I personally believe as long as a child is loved thats all that matters!! My young son lives with me at my parents home his dad lives over 400miles away but travels down to see him once a month & has him for 3-4nights. My son speaks to his dad twice a week on the phone, even though he is only 2 years old. Both his dad & I get on extremly well & are adamant we are a family though not a traditional one. For my sons birthday we went for the day just the 3 of us, we will be having a birthday tea for his dad on Saturday at my parents. My son knows he is very loved by us, he knows he lives with mummy but he spends special time with daddy.... he is a well adjusted happy intelligent little boy........... who can say our family is wrong? therefore if 2 people of the same sex can raise a child in a loving homewho can disagree?

~Messy

~Messy Report 24 May 2006 13:44

You could hardly call that method natural though, Elaine, which was the point being made.

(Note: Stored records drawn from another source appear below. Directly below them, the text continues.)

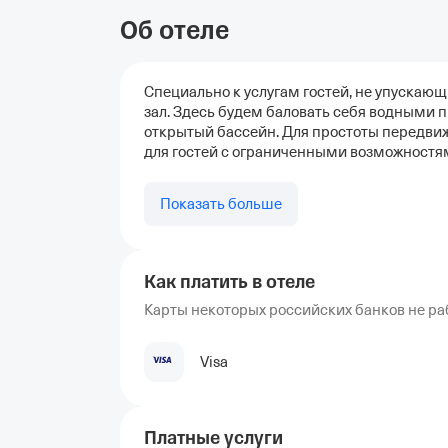
Об отеле
Специально к услугам гостей, не упускаю
зал. Здесь будем баловать себя водными 
открытый бассейн. Для простоты передви
для гостей с ограниченными возможностям
Показать больше
Как платить в отеле
Карты некоторых российских банков не ра
Visa
Платные услуги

ஐ+*¨^¨*+e+*¨^¨*+ஐ Mildred Honkinbottom

ஐ+*¨^¨*+e+*¨^¨*+ஐ Mildred Honkinbottom Report 24 May 2006 13:32

Id like to address the comment that a gay couple cant have a child of their own Take one egg from one female partner and place this into the other female partner...use donor sperm then one partner is carrying the genetic child of the other.... Male couples can use a surrogate mother Where there is a will, there is a way, and good luck to them all. Elaine x

**Sheesh

**Sheesh Report 24 May 2006 13:29

Hi everyone, ive just come back in and been reading through the threads and i have to say im quite saddened by some of the comments that have been made. While i think everyone is entitled to their opinion i cant help be amazed by the narrow mindedness of some of the things said. I feel in no way that i need to explain my sexuality or the way i am bringing my children up - who by the way have both a mum and dad who love them dearly. Actually i find it a bit sad that some folk would rather see kids living in a situation where they are unhappy or at risk rather than with 2 people of the same sex who can offer them a loving, stable home. My kids arent exposed to anything they wouldnt be if they were living with both parents and i like to think that ive brought them up to have tolerance and compassion for others who are 'different' in some way. Just my opinion

Aussieone

Aussieone Report 24 May 2006 13:29

Hi Just adding my two bob. I know of two girls whos father lives with his gay partner, and their mother is in a relationship with another male. The girls spend 3 days a week with their Dad and his partner and 4 days with their mum and her partner. Now at their Dads place they have a happy, quiet time, and plenty of family time is given from both Dad and partner, they are taken on outings and even been to Queensland on holiday. Then at their Mums they have to content with Mum and boyfriend drinking regulary, Mum gets violent at times on the drink, they also spend all their time watching horse racing on Tv and betting on horses, all their money goes on drink and gambling and the girls have to amuse theirself when at their Mums. Now I think I also know what place I would rather.